Thank you Barbara for this. I am not a nurse but when my mum died in July 2018 while she was being cared for at nursing facility – with the plan to get her back home as soon as she could regain strength. We were basically kicked out and pressured to call funeral home. Our mother had just passed away and I had to scramble to get my mother cleaned up as the paramedics had just left from trying to resuscitate her [even though she had a DNR – my sister let them do this against mum’s wishes] When I arrived i said to paramedics – STOP! She has a DNR. She was already gone so why do this to her?

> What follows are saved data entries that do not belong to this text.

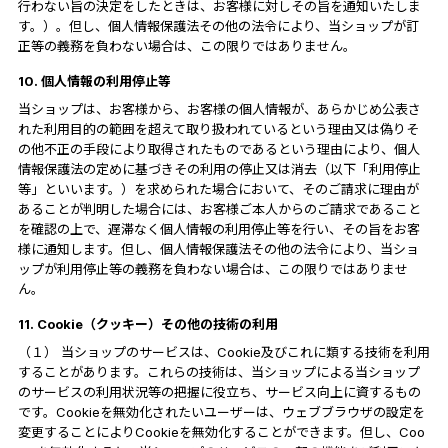
行わない旨の決定をしたときは、お客様に対しその旨を通知いたしま
す。）。但し、個人情報保護法その他の法令により、当ショップが訂
正等の義務を負わない場合は、この限りではありません。
10. 個人情報の利用停止等
当ショップは、お客様から、お客様の個人情報が、あらかじめ公表さ
れた利用目的の範囲を超えて取り扱われているという理由又は偽りそ
の他不正の手段により取得されたものであるという理由により、個人
情報保護法の定めに基づきその利用の停止又は消去（以下「利用停止
等」といいます。）を求められた場合において、そのご請求に理由が
あることが判明した場合には、お客様ご本人からのご請求であること
を確認の上で、遅滞なく個人情報の利用停止等を行い、その旨をお客
様に通知します。但し、個人情報保護法その他の法令により、当ショ
ップが利用停止等の義務を負わない場合は、この限りではありませ
ん。
11. Cookie（クッキー）その他の技術の利用
（１） 当ショップのサービスは、Cookie及びこれに類する技術を利用
することがあります。これらの技術は、当ショップによる当ショップ
のサービスの利用状況等の把握に役立ち、サービス向上に資するもの
です。Cookieを無効化されたいユーザーは、ウェブブラウザの設定を
変更することによりCookieを無効化することができます。但し、Coo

Anyway – we were rushed and I had brothers and sisters wanting to come say goodbye – luckily some were able to make it as I made funeral home wait. I ended up drawing curtains and got to work – i knew we had siblings coming and a few cousins came as well. I asked for clean towels and hot water. I gave mom a loving sponge bath – i cleaned her hair and brushed it. I put lotion on her hands and feet. And made sure the sheets were clean and her blankie was lovingly draped over her. Unfortunately her mouth was open and I could not close it – so we placed a surgical mask over her mouth – i had no idea what to do and nursing facility was not there for support – my heart was broken that all they wanted was her OUT! I am crying as I write this. I only had a mere few minutes on my own with mom – I kissed her feet and thnaks her being a perfect mom. Once we were ready to release her body to funeral home – we left the room and my family said I should not be there when they transfer her body into a bag. So I was not. I have comfort in knowing I was able to at least do that last thing for my mom. She was so beautiful and so lovely and in a funny way vain. Which is what we all loved about her – she had the purest heart and her smile would light up your heart. I miss her dearly. Thank you for this.